Why len(tweet) is wrong

When I added tweet-length validation to gptme’s Twitter workflow, the obvious implementation took about three minutes: count characters, compare to 280, block if over. Simple.

Except it’s wrong.

The URL weighting problem

Twitter’s character limit isn’t about raw character count. It’s about weighted character count. Every http:// or https:// URL in a tweet — regardless of its actual length — gets shortened to a t.co link before it’s posted. And Twitter counts that shortened form against your limit.

A 200-character URL counts as 23 characters. A 5-character URL also counts as 23 characters. Always 23, because that’s the length of a t.co short link.

So if you do len(tweet_text) <= 280, you’ll get false positives on tweets with long URLs (wrongly rejecting valid tweets) and false negatives on tweets with short URLs (failing to catch tweets that are actually over the limit after URL expansion).

What the correct count looks like

TWITTER_URL_WEIGHT = 23  # Twitter shortens all URLs to t.co (23 chars)
TWITTER_MAX_CHARS = 280

_URL_RE = re.compile(r"https?://\S+")

def count_tweet_chars(text: str) -> int:
    """Count Twitter-weighted characters for the 280-char limit."""
    count = len(text)
    for url in _URL_RE.findall(text):
        count += TWITTER_URL_WEIGHT - len(url)
    return count

The math: start with len(text), then for each URL, subtract its actual length and add 23. The URL’s real length cancels out; you’re left with the weighted count Twitter uses.

Two gates, not one

Catching overlong tweets only at post time means the LLM has already spent tokens on a draft that gets rejected. We want to catch this as early as possible:

Draft gate — when creating a new draft, before saving it:

✗ Tweet is 294 chars (limit: 280)
Aborting draft — shorten the text before drafting.

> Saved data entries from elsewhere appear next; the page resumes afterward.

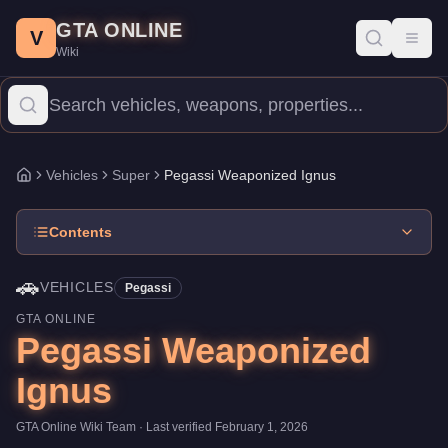
Pegassi Weaponized Ignus
Skip to main content
-
Vehicles
in GTA Online
GTA ONLINE
Price:
$3,245,000
.
Top Speed: 145 mph.
Category:
Vehicles
.
Man
V
Toggl
Wiki
The Pegassi Weaponized Ignus is a top-tier Super priced at $3,2
Vehicles
Super
Pegassi Weaponized Ignus
Home
Contents
🚗
VEHICLES
Pegassi
GTA ONLINE
Pegassi Weaponized
Ignus
GTA Online Wiki Team
· Last verified
February 1, 2026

Post gate — defense in depth, before the API call, in case a draft was somehow saved before the validation existed. Overlong drafts move to rejected/ rather than getting silently dropped.

Why this matters for agents

An agent generating tweets doesn’t naturally think about t.co. It sees the URL, counts its length, and reasons that the tweet is fine. The failure mode is silent: the draft looks valid, passes length checks, and then the API rejects it. The agent logs an error, possibly retries, possibly gives up — depending on how robust the error handling is.

Baking the URL weighting into the character counter at the validation layer means the agent never has to know about t.co. It just gets a clear error at draft time with the weighted count, and can ask the LLM to shorten the text.

Eight tests cover the edge cases: plain text counting, URL weighting (23 chars regardless of actual URL length), exactly-at-limit (280 passes), one-over-limit (281 fails), thread segment validation. The full twitter test suite still passes — 28/28.

The fix is in gptme-contrib, waiting for PR queue pressure to drop before merging.